Transcribed page contents
********
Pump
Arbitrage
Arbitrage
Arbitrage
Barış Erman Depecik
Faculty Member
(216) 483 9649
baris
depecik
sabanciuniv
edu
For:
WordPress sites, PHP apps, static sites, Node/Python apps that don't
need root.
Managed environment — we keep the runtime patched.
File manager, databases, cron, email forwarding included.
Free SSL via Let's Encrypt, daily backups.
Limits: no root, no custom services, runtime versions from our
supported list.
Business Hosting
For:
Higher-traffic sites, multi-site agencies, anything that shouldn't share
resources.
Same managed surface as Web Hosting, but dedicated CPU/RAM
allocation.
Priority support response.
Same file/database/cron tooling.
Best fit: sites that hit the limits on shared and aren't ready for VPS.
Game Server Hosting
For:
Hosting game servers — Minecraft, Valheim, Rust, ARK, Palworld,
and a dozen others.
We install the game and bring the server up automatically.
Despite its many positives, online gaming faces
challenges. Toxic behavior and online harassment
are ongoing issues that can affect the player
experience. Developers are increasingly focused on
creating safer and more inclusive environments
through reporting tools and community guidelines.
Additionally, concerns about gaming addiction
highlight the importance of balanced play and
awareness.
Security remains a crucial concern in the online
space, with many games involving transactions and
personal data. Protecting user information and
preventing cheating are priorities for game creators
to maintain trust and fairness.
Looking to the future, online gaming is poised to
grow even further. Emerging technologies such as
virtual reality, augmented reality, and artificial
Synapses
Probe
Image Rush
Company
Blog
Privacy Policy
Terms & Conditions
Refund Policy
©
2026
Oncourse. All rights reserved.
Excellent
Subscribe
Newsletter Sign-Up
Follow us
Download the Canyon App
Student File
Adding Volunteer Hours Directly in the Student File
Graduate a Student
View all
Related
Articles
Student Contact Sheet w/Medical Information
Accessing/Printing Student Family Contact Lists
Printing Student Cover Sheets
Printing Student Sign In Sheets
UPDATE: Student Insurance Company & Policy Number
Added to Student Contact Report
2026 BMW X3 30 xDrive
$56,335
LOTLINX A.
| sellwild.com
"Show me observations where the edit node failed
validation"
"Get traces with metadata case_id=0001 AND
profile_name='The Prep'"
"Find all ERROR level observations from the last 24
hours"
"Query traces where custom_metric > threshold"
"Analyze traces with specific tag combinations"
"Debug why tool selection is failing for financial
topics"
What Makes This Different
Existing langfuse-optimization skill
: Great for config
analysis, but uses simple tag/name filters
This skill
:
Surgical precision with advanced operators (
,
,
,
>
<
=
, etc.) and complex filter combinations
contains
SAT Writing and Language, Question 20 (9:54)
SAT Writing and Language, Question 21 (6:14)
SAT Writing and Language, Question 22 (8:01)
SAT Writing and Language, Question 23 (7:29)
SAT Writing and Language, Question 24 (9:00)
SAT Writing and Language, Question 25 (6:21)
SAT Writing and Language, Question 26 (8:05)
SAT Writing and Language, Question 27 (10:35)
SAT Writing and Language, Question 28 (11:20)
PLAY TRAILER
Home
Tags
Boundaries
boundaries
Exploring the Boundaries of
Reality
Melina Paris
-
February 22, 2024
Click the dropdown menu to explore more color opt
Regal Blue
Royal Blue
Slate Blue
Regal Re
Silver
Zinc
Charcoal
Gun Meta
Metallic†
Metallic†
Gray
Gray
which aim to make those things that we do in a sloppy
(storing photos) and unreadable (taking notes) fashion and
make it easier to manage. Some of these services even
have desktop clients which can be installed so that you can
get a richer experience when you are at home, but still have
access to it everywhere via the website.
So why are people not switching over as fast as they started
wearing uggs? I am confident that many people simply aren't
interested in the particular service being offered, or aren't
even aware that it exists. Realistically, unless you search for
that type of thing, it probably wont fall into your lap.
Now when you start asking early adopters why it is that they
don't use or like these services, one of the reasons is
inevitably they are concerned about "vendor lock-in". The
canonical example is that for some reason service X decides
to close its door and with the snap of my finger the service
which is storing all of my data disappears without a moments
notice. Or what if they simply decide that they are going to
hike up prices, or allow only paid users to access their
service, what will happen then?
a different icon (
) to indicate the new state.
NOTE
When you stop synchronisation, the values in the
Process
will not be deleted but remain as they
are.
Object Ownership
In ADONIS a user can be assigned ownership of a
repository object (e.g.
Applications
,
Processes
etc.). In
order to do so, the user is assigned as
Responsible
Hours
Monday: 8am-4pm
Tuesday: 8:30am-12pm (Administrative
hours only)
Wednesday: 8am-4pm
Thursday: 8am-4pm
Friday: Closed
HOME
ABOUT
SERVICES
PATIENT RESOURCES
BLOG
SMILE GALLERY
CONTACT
********
Directions
Set the data down again in full, exactly as given.

Exercise output
Pump
Arbitrage
Arbitrage
Arbitrage
Barış Erman Depecik
Faculty Member
(216) 483 9649
baris
depecik
sabanciuniv
edu
For:
WordPress sites, PHP apps, static sites, Node/Python apps that don't
need root.
Managed environment — we keep the runtime patched.
File manager, databases, cron, email forwarding included.
Free SSL via Let's Encrypt, daily backups.
Limits: no root, no custom services, runtime versions from our
supported list.
Business Hosting
For:
Higher-traffic sites, multi-site agencies, anything that shouldn't share
resources.
Same managed surface as Web Hosting, but dedicated CPU/RAM
allocation.
Priority support response.
Same file/database/cron tooling.
Best fit: sites that hit the limits on shared and aren't ready for VPS.
Game Server Hosting
For:
Hosting game servers — Minecraft, Valheim, Rust, ARK, Palworld,
and a dozen others.
We install the game and bring the server up automatically.
Despite its many positives, online gaming faces
challenges. Toxic behavior and online harassment
are ongoing issues that can affect the player
experience. Developers are increasingly focused on
creating safer and more inclusive environments
through reporting tools and community guidelines.
Additionally, concerns about gaming addiction
highlight the importance of balanced play and
awareness.
Security remains a crucial concern in the online
space, with many games involving transactions and
personal data. Protecting user information and
preventing cheating are priorities for game creators
to maintain trust and fairness.
Looking to the future, online gaming is poised to
grow even further. Emerging technologies such as
virtual reality, augmented reality, and artificial
Synapses
Probe
Image Rush
Company
Blog
Privacy Policy
Terms & Conditions
Refund Policy
©
2026
Oncourse. All rights reserved.
Excellent
Subscribe
Newsletter Sign-Up
Follow us
Download the Canyon App
Student File
Adding Volunteer Hours Directly in the Student File
Graduate a Student
View all
Related
Articles
Student Contact Sheet w/Medical Information
Accessing/Printing Student Family Contact Lists
Printing Student Cover Sheets
Printing Student Sign In Sheets
UPDATE: Student Insurance Company & Policy Number
Added to Student Contact Report
2026 BMW X3 30 xDrive
$56,335
LOTLINX A.
| sellwild.com
"Show me observations where the edit node failed
validation"
"Get traces with metadata case_id=0001 AND
profile_name='The Prep'"
"Find all ERROR level observations from the last 24
hours"
"Query traces where custom_metric > threshold"
"Analyze traces with specific tag combinations"
"Debug why tool selection is failing for financial
topics"
What Makes This Different
Existing langfuse-optimization skill
: Great for config
analysis, but uses simple tag/name filters
This skill
:
Surgical precision with advanced operators (
,
,
,
>
<
=
, etc.) and complex filter combinations
contains
SAT Writing and Language, Question 20 (9:54)
SAT Writing and Language, Question 21 (6:14)
SAT Writing and Language, Question 22 (8:01)
SAT Writing and Language, Question 23 (7:29)
SAT Writing and Language, Question 24 (9:00)
SAT Writing and Language, Question 25 (6:21)
SAT Writing and Language, Question 26 (8:05)
SAT Writing and Language, Question 27 (10:35)
SAT Writing and Language, Question 28 (11:20)
PLAY TRAILER
Home
Tags
Boundaries
boundaries
Exploring the Boundaries of
Reality
Melina Paris
-
February 22, 2024
Click the dropdown menu to explore more color opt
Regal Blue
Royal Blue
Slate Blue
Regal Re
Silver
Zinc
Charcoal
Gun Meta
Metallic†
Metallic†
Gray
Gray
which aim to make those things that we do in a sloppy
(storing photos) and unreadable (taking notes) fashion and
make it easier to manage. Some of these services even
have desktop clients which can be installed so that you can
get a richer experience when you are at home, but still have
access to it everywhere via the website.
So why are people not switching over as fast as they started
wearing uggs? I am confident that many people simply aren't
interested in the particular service being offered, or aren't
even aware that it exists. Realistically, unless you search for
that type of thing, it probably wont fall into your lap.
Now when you start asking early adopters why it is that they
don't use or like these services, one of the reasons is
inevitably they are concerned about "vendor lock-in". The
canonical example is that for some reason service X decides
to close its door and with the snap of my finger the service
which is storing all of my data disappears without a moments
notice. Or what if they simply decide that they are going to
hike up prices, or allow only paid users to access their
service, what will happen then?
a different icon (
) to indicate the new state.
NOTE
When you stop synchronisation, the values in the
Process
will not be deleted but remain as they
are.
Object Ownership
In ADONIS a user can be assigned ownership of a
repository object (e.g.
Applications
,
Processes
etc.). In
order to do so, the user is assigned as
Responsible
Hours
Monday: 8am-4pm
Tuesday: 8:30am-12pm (Administrative
hours only)
Wednesday: 8am-4pm
Thursday: 8am-4pm
Friday: Closed
HOME
ABOUT
SERVICES
PATIENT RESOURCES
BLOG
SMILE GALLERY
CONTACT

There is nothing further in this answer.